Banyak perdebatan mengenai generasi milenial. Asumsi-asumsi negatif mengenai generasi ini pun berkembang di kalangan pelaku bisnis. Bahkan, generasi ini disudutkan dengan cap sebagai generasi pemalas.

Pada dasarnya, perbedaan zaman pada setiap generasi menghasilkan sifat dan perilaku yang beragam. Tantangan, perkembangan teknologi dan budaya, membuat setiap generasi memiliki keunggulan yang berbeda.

Menurut Lifehack, sebenarnya generasi milenial bukanlah generasi pemalas. Setidaknya, lanjut mereka, ada empat hal yang membuat mereka terlihat sebagai pemalas.

Pertama, generasi milenial tidak menyukai sistem tradisional atau kuno. Bagi mereka, aturan soal pakaian, kehadiran di kantor, atau denda keterlambatan merupakan aturan yang tidak efisien. Mereka tidak menyukai pekerjaan yang penuh aturan.

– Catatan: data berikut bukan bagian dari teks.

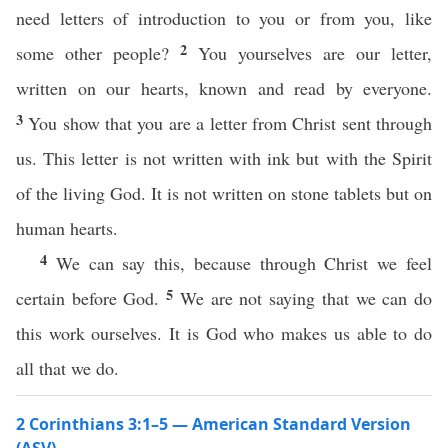
need letters of introduction to you or from you, like
2
some other people?
You yourselves are our letter,
written on our hearts, known and read by everyone.
3
You show that you are a letter from Christ sent through
us. This letter is not written with ink but with the Spirit
of the living God. It is not written on stone tablets but on
human hearts.
4
We can say this, because through Christ we feel
5
certain before God.
We are not saying that we can do
this work ourselves. It is God who makes us able to do
all that we do.
2 Corinthians 3:1–5 — American Standard Version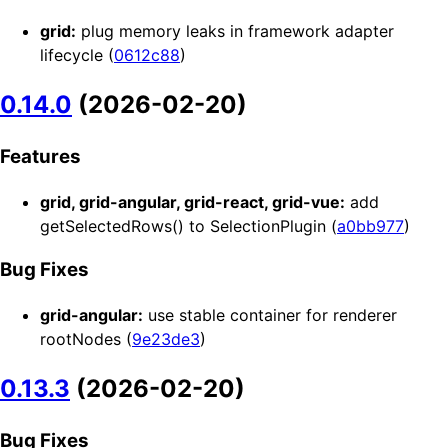
grid:
plug memory leaks in framework adapter
lifecycle (
0612c88
)
0.14.0
(2026-02-20)
Features
grid, grid-angular, grid-react, grid-vue:
add
getSelectedRows() to SelectionPlugin (
a0bb977
)
Bug Fixes
grid-angular:
use stable container for renderer
rootNodes (
9e23de3
)
0.13.3
(2026-02-20)
Bug Fixes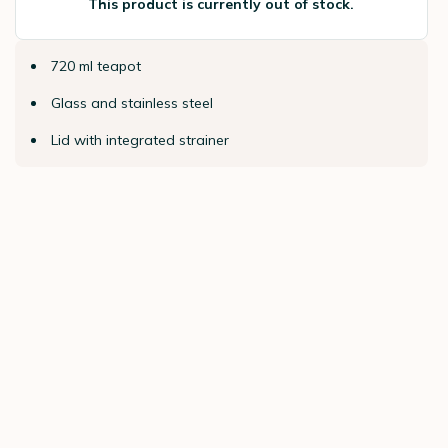
This product is currently out of stock.
720 ml teapot
Glass and stainless steel
Lid with integrated strainer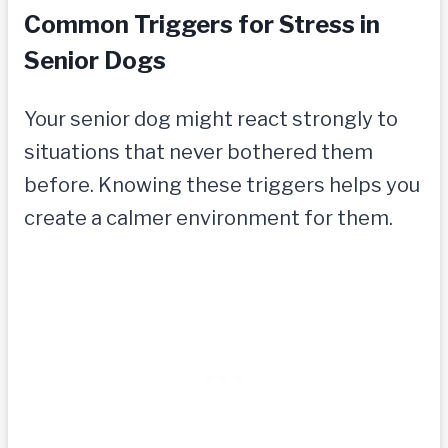
Common Triggers for Stress in
Senior Dogs
Your senior dog might react strongly to
situations that never bothered them
before. Knowing these triggers helps you
create a calmer environment for them.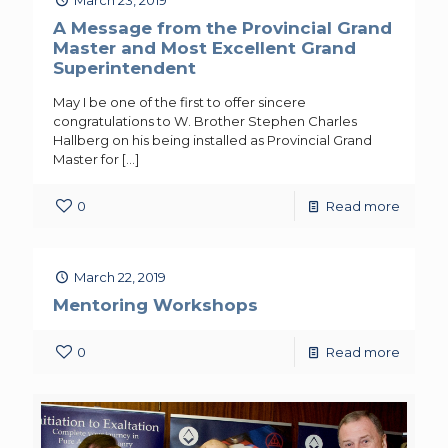
A Message from the Provincial Grand
Master and Most Excellent Grand
Superintendent
May I be one of the first to offer sincere
congratulations to W. Brother Stephen Charles
Hallberg on his being installed as Provincial Grand
Master for
[…]
0
Read more
March 22, 2019
Mentoring Workshops
0
Read more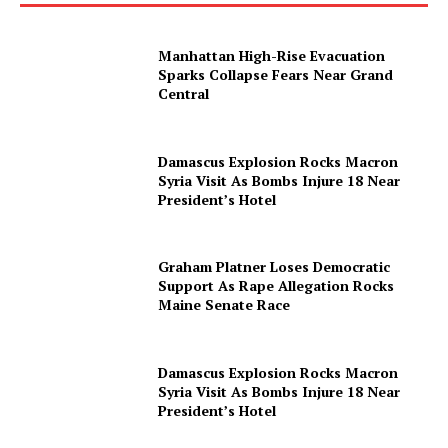
Manhattan High-Rise Evacuation
Sparks Collapse Fears Near Grand
Central
Damascus Explosion Rocks Macron
Syria Visit As Bombs Injure 18 Near
President’s Hotel
Graham Platner Loses Democratic
Support As Rape Allegation Rocks
Maine Senate Race
Damascus Explosion Rocks Macron
Syria Visit As Bombs Injure 18 Near
President’s Hotel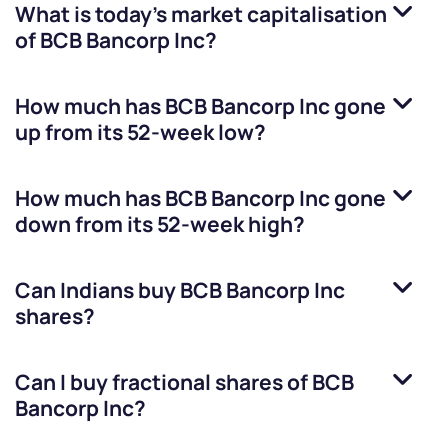
What is today's market capitalisation
of
BCB Bancorp Inc
?
How much has
BCB Bancorp Inc
gone
up from its 52-week low?
How much has
BCB Bancorp Inc
gone
down from its 52-week high?
Can Indians buy
BCB Bancorp Inc
shares?
Can I buy fractional shares of
BCB
Bancorp Inc
?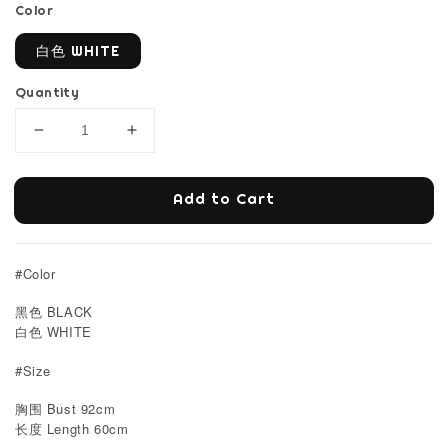
Color
白色 WHITE
Quantity
Add to Cart
#Color
黑色 BLACK
白色 WHITE
#Size
胸围 Bust 92cm
Length 60cm
长度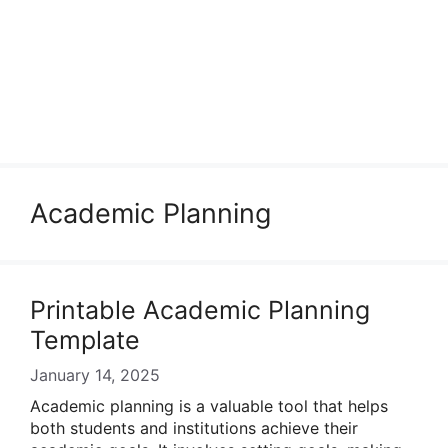
Academic Planning
Printable Academic Planning
Template
January 14, 2025
Academic planning is a valuable tool that helps
both students and institutions achieve their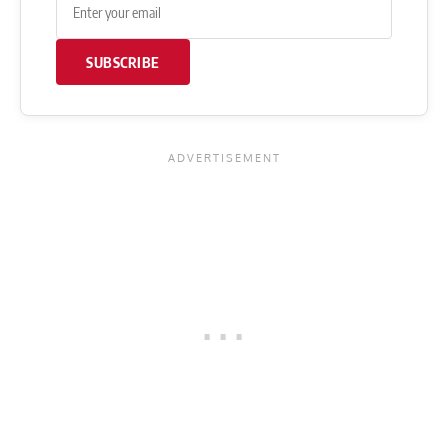
SUBSCRIBE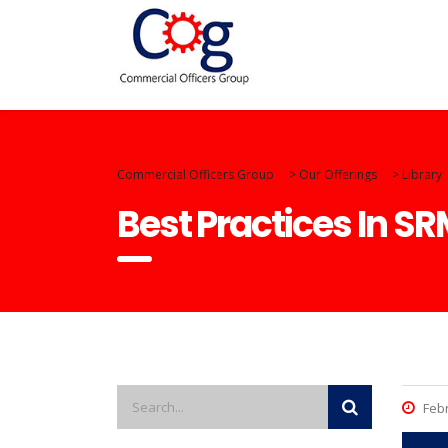
Commercial Officers Group
>
Our Offerings
>
Library
Best Practices In S
Febr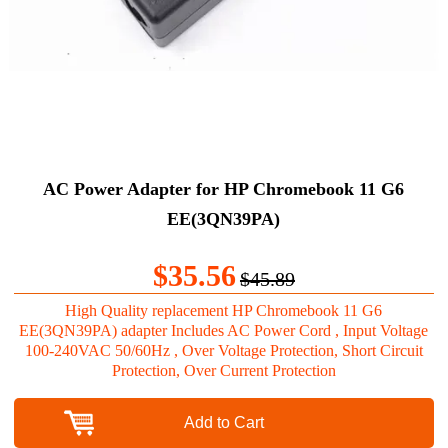
AC Power Adapter for HP Chromebook 11 G6
EE(3QN39PA)
$35.56
$45.89
High Quality replacement HP Chromebook 11 G6
EE(3QN39PA) adapter Includes AC Power Cord , Input Voltage
100-240VAC 50/60Hz , Over Voltage Protection, Short Circuit
Protection, Over Current Protection
Add to Cart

Mereka beranggapan, jauh lebih baik mengerjakan sesuatu dengan waktu minimal namun menghasilkan sesuatu yang maksimal.

Kedua, generasi milenial lebih menyukai manfaat yang tidak terlihat, seperti waktu istirahat. Mereka, yang terbiasa dengan teknologi dan internet, bisa mencari banyak informasi tentang perusahaan sebelum melamar. Bagi generasi ini, manfaat tak kasat mata, seperti budaya kerja, birokrasi yang mudah, lokasi strategis, serta keberadaan kedai kopi adalah pertimbangan penting. Itulah sebabnya, mereka terlihat pemilih dalam bekerja sehingga pada waktu yang bersamaan mereka dicap sebagai pemalas.

Ketiga, generasi milenial menyukai transparansi. Bagi mereka, perintah untuk mengerjakan sesuatu mesti disertai alasan dan tujuan yang logis. Maka, selama atasan dapat memberikan kebutuhan itu, generasi milenial akan mengerjakan perintah dengan maksimal. Tapi sayangnya, pemahaman soal ini terkadang tidak dimiliki oleh atasan mereka, sehingga ketika generasi milenial mengabaikan pekerjaan, mereka langsung dianggap pemalas.

Keempat, generasi milenial suka belajar dari pengalaman. Tidak seperti generasi pendahulunya, generasi milenial lebih ambisius dan pantang menyerah. Mereka suka menggali dan mendapatkan pengalaman baru dalam kehidupan serta pekerjaan. Tak heran, mereka mudah sekali berpindah kantor jika merasa tidak ada lagi tantangan. Namun, sayangnya kesimpulan dari perilaku ini selalu saja berkonotasi negatif. Perusahaan menganggap, alasan generasi milenial keluar adalah karena tidak kuat menghadapi beban kerja dan iklim kompetitif. Padahal, yang terjadi adalah mereka tidak lagi merasa tertantang.

Jadi, untuk mengoptimalkan generasi milenial, perusahaan mesti memiliki strategi khusus dengan mempertimbangkan karakteristik mereka. Dengan begitu, pada masa mendatang, di mana generasi milenial mendominasi generasi produktif, perusahaan bisa berkembang cukup pesat ke arah yang lebih baik.